SUPPLIED DATA Start Marker

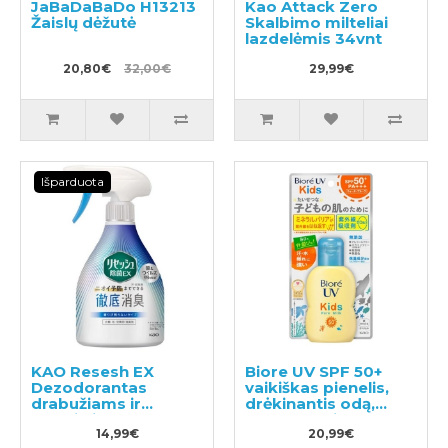
JaBaDaBaDo H13213
Kao Attack Zero
Žaislų dėžutė
Skalbimo milteliai
lazdelėmis 34vnt
20,80€
32,00€
29,99€
Išparduota
KAO Resesh EX
Biore UV SPF 50+
Dezodorantas
vaikiškas pienelis,
drabužiams ir
drėkinantis odą,
tekstilei 370ml
apsaugantis nuo
14,99€
saulės spindulių,
20,99€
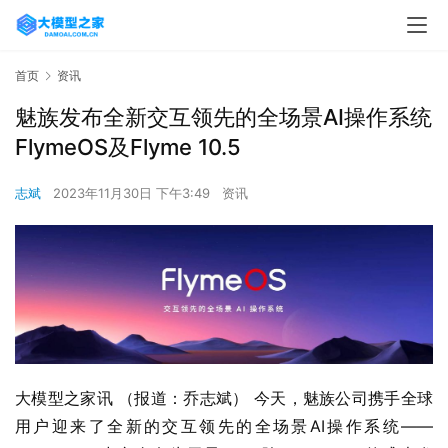
首页
资讯
魅族发布全新交互领先的全场景AI操作系统
FlymeOS及Flyme 10.5
志斌
2023年11月30日 下午3:49
资讯
大模型之家讯 （报道：乔志斌） 今天，魅族公司携手全球
用户迎来了全新的交互领先的全场景AI操作系统——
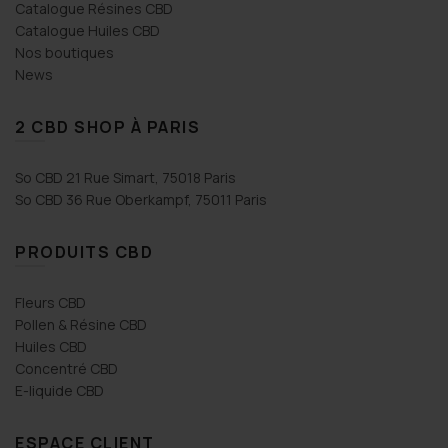
Catalogue Résines CBD
Catalogue Huiles CBD
Nos boutiques
News
2 CBD SHOP À PARIS
So CBD 21 Rue Simart, 75018 Paris
So CBD 36 Rue Oberkampf, 75011 Paris
PRODUITS CBD
Fleurs CBD
Pollen & Résine CBD
Huiles CBD
Concentré CBD
E-liquide CBD
ESPACE CLIENT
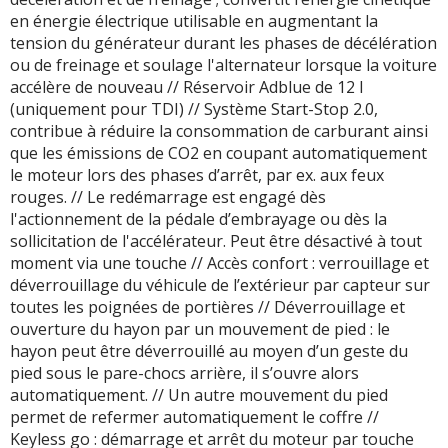
en énergie électrique utilisable en augmentant la
tension du générateur durant les phases de décélération
ou de freinage et soulage l'alternateur lorsque la voiture
accélère de nouveau // Réservoir Adblue de 12 l
(uniquement pour TDI) // Système Start-Stop 2.0,
contribue à réduire la consommation de carburant ainsi
que les émissions de CO2 en coupant automatiquement
le moteur lors des phases d’arrêt, par ex. aux feux
rouges. // Le redémarrage est engagé dès
l'actionnement de la pédale d’embrayage ou dès la
sollicitation de l'accélérateur. Peut être désactivé à tout
moment via une touche // Accès confort : verrouillage et
déverrouillage du véhicule de l’extérieur par capteur sur
toutes les poignées de portières // Déverrouillage et
ouverture du hayon par un mouvement de pied : le
hayon peut être déverrouillé au moyen d’un geste du
pied sous le pare-chocs arrière, il s’ouvre alors
automatiquement. // Un autre mouvement du pied
permet de refermer automatiquement le coffre //
Keyless go : démarrage et arrêt du moteur par touche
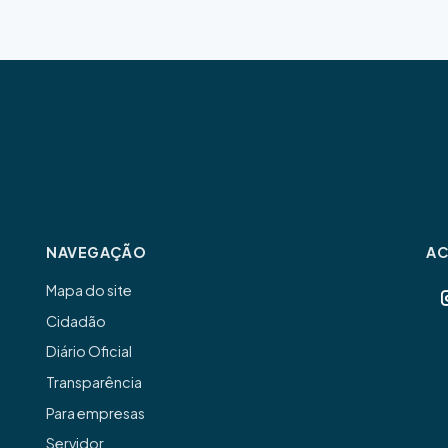
NAVEGAÇÃO
A
Mapa do site
Cidadão
Diário Oficial
Transparência
Para empresas
Servidor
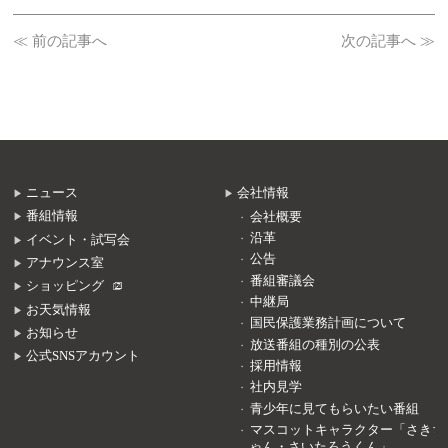
≪ 前の記事へ
次の記事へ ≫
ニュース
会社情報
番組情報
会社概要
沿革
イベント・試写会
公告
アナウンス室
番組審議会
ショッピング
中継局
お天気情報
国民保護業務計画について
お知らせ
放送番組の種別の公表
公式SNSアカウント
採用情報
社内見学
青少年に見てもらいたい番組
マスコットキャラクター「さきち
ゃん・さいたろうくん」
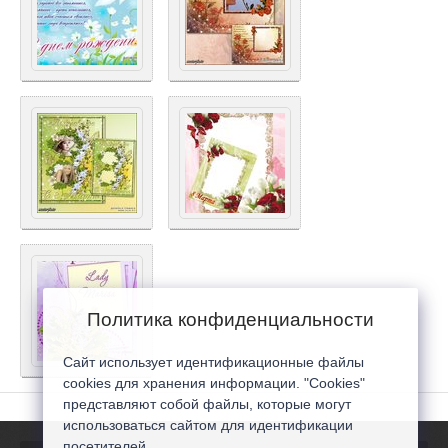
Политика конфиденциальности
Сайт использует идентификационные файлы
cookies для хранения информации. "Cookies"
представляют собой файлы, которые могут
использоваться сайтом для идентификации
посетителей...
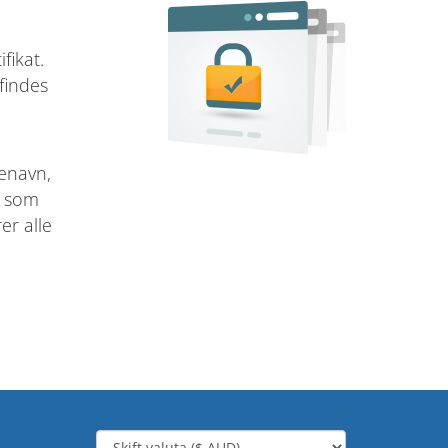
fikat.
 findes
nenavn,
, som
er alle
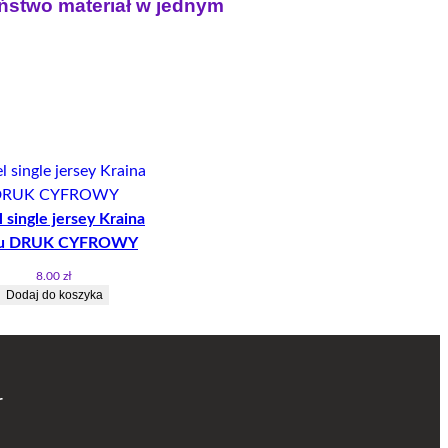
aństwo materiał w jednym
 single jersey Kraina
u DRUK CYFROWY
8.00
zł
Dodaj do koszyka
r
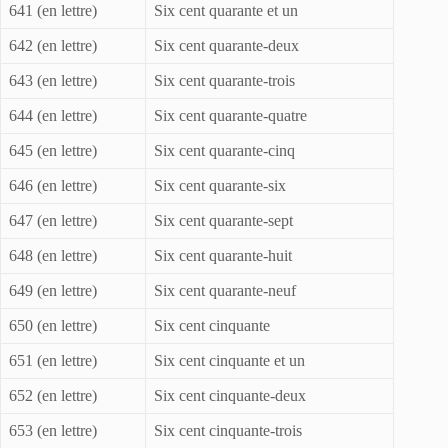
641 (en lettre)
Six cent quarante et un
642 (en lettre)
Six cent quarante-deux
643 (en lettre)
Six cent quarante-trois
644 (en lettre)
Six cent quarante-quatre
645 (en lettre)
Six cent quarante-cinq
646 (en lettre)
Six cent quarante-six
647 (en lettre)
Six cent quarante-sept
648 (en lettre)
Six cent quarante-huit
649 (en lettre)
Six cent quarante-neuf
650 (en lettre)
Six cent cinquante
651 (en lettre)
Six cent cinquante et un
652 (en lettre)
Six cent cinquante-deux
653 (en lettre)
Six cent cinquante-trois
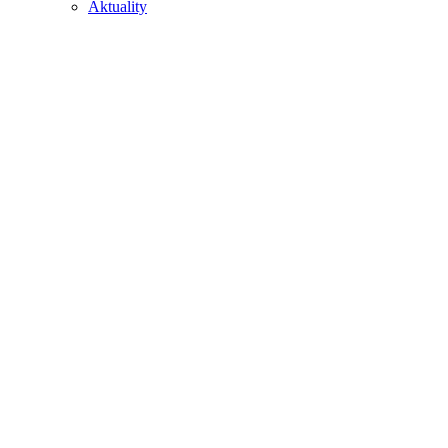
Aktuality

SUPPLIED DATA End Marker

ACTIVITY |
Using the records, find how many lines include the string "moteur" and report that number alone.

SOLUTION FOR THIS TASK |
2